To ensure that the data is reusable, however, takes expertise. When Lisa Johnston, Data Management/Curation Lead and Co-director of the UDC, noted that one of Austin’s datasets used MATLAB software, she tapped into the expertise of the broader Data Curation Network, for which the University of Minnesota is a founding member and the administrative home. The DCN coordinator consulted the pool of curators and a Johns Hopkins University data curator with expertise in that software was assigned to curate the dataset.
Data curators are a second set of eyes looking for any changes needed in Austin’s data — perhaps a file was missing, or the curator might have caught a mistake. After such a review, the data would be assuredly stored in a way that is findable, accessible, interoperable, and reusable (FAIR), which is the mission of DCN. Because of the DCN Curator’s work, Austin, his research peers, and community members seeking to use his data, benefit.
The DCN website cites 271 datasets that have been curated via this cross-institutional staffing model. Johnston says, “the Network is always learning new methods as we share and iterate our processes of data curation. It’s been amazing to do that with these 50 people,” she says.
The Data Curation Network is about four years old. During that time, Johnston, the principal investigator on a grant from the Alfred P. Sloan Foundation to plan and launch a Data Curation Network, has seen it grow from six institutions to 14. The Sloan Foundation and the Institute of Museum and Library Services have supported the DCN as it has evolved.
Duke University joined DCN in its second year. Duke was building a program and wanted to create a model connected to others, says Tim McGeary, Associate University Librarian for Digital Strategies and Technology at Duke University. Also, Duke was in the process of hiring four data curators but recognized that the demand likely would exceed their human resources so having collaborators available was important. Another valuable part of the DCN, McGeary says, is that the network is “normalizing the expectation that data curation is important to our research institutions.”
One of the Duke faculty was particularly eager to pursue data curation, McGeary says. This chemistry professor literally could not sleep at night because of receiving requests for projects and research data he hadn’t worked on for years. In contrast to the past, many research assistants do not continue in academia.
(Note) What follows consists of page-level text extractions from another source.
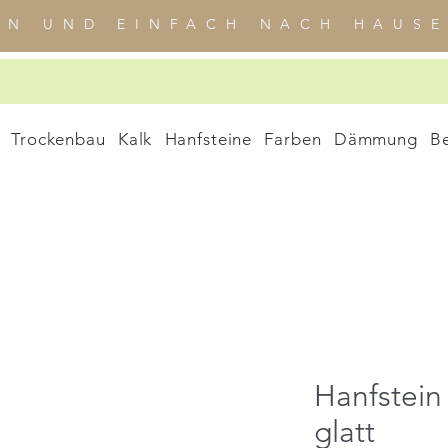
EN UND EINFACH NACH HAUSE
Trockenbau
Kalk
Hanfsteine
Farben
Dämmung
B
Hanfstein
glatt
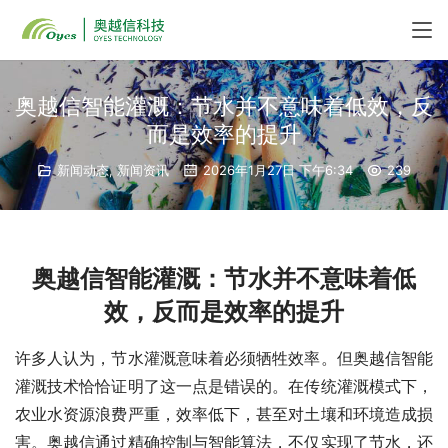
奥越信智能灌溉：节水并不意味着低效，反
而是效率的提升
新闻动态
,
新闻资讯
2026年1月27日 下午6:34
239
奥越信
智能灌溉：节水并不意味着低
效，反而是效率的提升
许多人认为，节水灌溉意味着必须牺牲效率。但奥越信智能
灌溉技术恰恰证明了这一点是错误的。在传统灌溉模式下，
农业水资源浪费严重，效率低下，甚至对土壤和环境造成损
害。奥越信通过精确控制与智能算法，不仅实现了节水，还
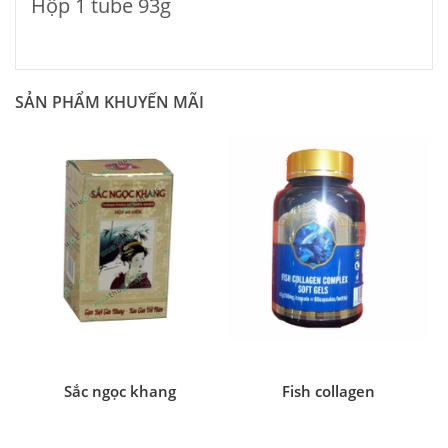
Hộp 1 tube 93g
SẢN PHẨM KHUYẾN MÃI
Sắc ngọc khang
Fish collagen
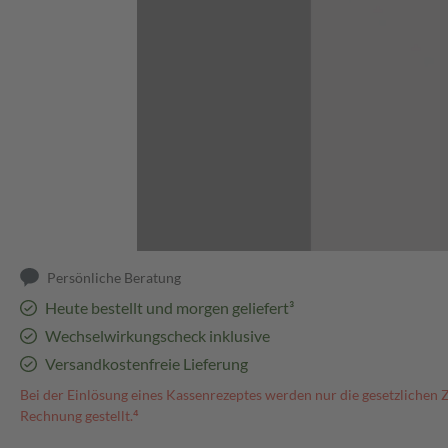
Abbildung kann abweichen
Persönliche Beratung
Heute bestellt und morgen geliefert³
Wechselwirkungscheck inklusive
Versandkostenfreie Lieferung
Bei der Einlösung eines Kassenrezeptes werden nur die gesetzlichen 
Rechnung gestellt.⁴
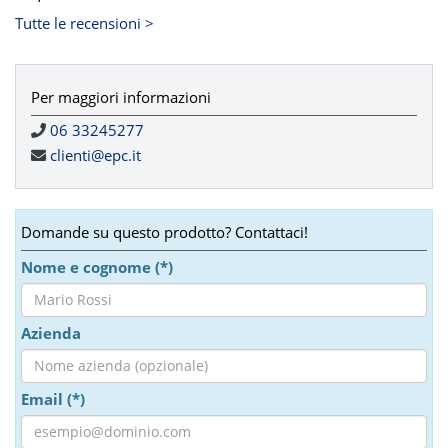
Tutte le recensioni >
Per maggiori informazioni
06 33245277
clienti@epc.it
Domande su questo prodotto? Contattaci!
Nome e cognome (*)
Azienda
Email (*)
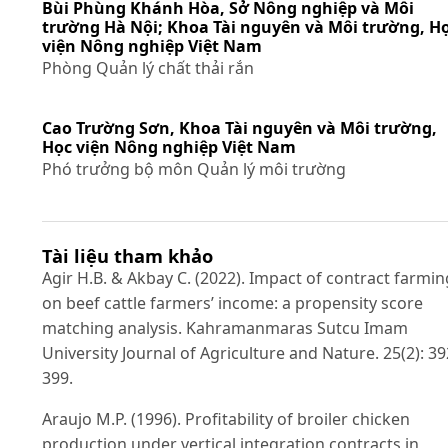
Bùi Phùng Khánh Hòa,
Sở Nông nghiệp và Môi
trường Hà Nội; Khoa Tài nguyên và Môi trường, H
viện Nông nghiệp Việt Nam
Phòng Quản lý chất thải rắn
Cao Trường Sơn,
Khoa Tài nguyên và Môi trường,
Học viện Nông nghiệp Việt Nam
Phó trưởng bộ môn Quản lý môi trường
Tài liệu tham khảo
Agir H.B. & Akbay C. (2022). Impact of contract farmin
on beef cattle farmers’ income: a propensity score
matching analysis. Kahramanmaras Sutcu Imam
University Journal of Agriculture and Nature. 25(2): 39
399.
Araujo M.P. (1996). Profitability of broiler chicken
production under vertical integration contracts in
The Michael J. Fox Foundation recently joined the DCN. They “want researchers to cure Parkinson’s, and part of that is hosting the data” that they want researchers to re-use.
“The expectation was if you stay in academia, you’re taking the data with you, you’re expanding on it or continue to work on it,” he says. Outside of academia, there isn’t that level of commitment.
“After we had hired a team, he was the first to work through a process of what a data curation workflow looks like, all the way through publishing his data in the research data repository, which we had just recently built,” McGeary says. The professor now requires all his collaborators, inside Duke University and outside, to participate in data curation. And, he tells McGeary, now he can sleep at night.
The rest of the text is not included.